Provided data ▸
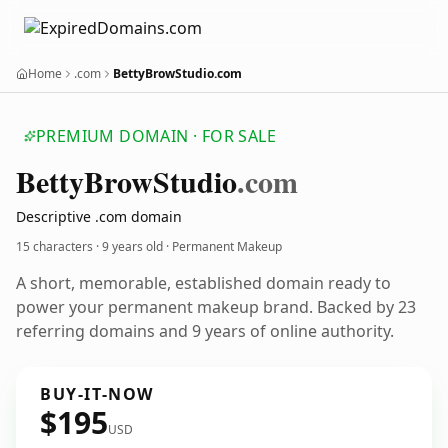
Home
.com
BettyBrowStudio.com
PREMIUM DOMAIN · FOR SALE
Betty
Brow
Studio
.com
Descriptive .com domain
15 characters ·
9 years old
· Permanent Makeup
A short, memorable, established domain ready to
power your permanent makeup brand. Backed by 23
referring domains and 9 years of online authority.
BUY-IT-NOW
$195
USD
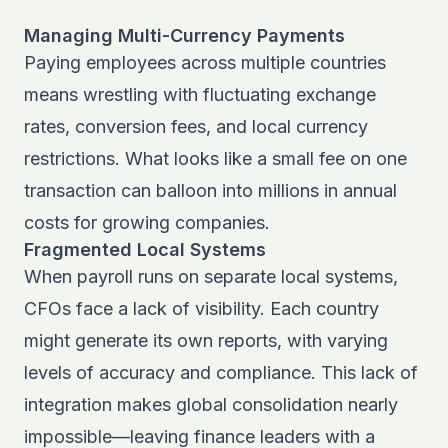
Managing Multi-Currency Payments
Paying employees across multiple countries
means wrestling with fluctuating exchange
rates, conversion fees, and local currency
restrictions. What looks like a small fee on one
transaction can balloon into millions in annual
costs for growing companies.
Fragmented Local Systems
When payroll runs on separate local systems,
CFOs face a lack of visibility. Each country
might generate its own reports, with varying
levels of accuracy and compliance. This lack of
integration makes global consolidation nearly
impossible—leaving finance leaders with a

* * *

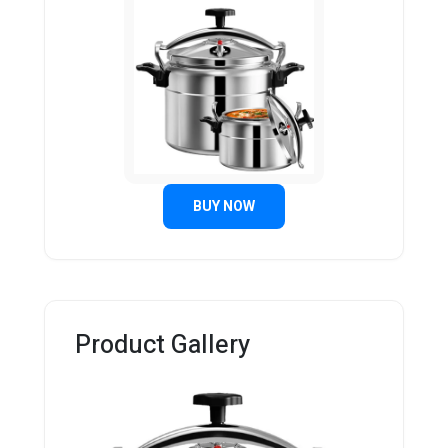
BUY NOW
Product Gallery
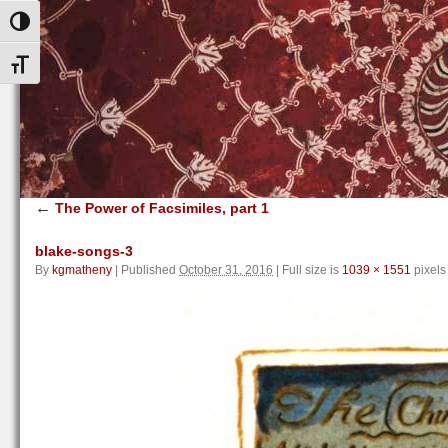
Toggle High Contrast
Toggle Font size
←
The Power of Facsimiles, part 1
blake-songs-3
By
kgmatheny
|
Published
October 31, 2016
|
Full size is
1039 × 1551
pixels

What to produce ▸ Scan the records above for the string "Toggle", then select every line that holds it.

Task solution ▸
Toggle High Contrast
Toggle Font size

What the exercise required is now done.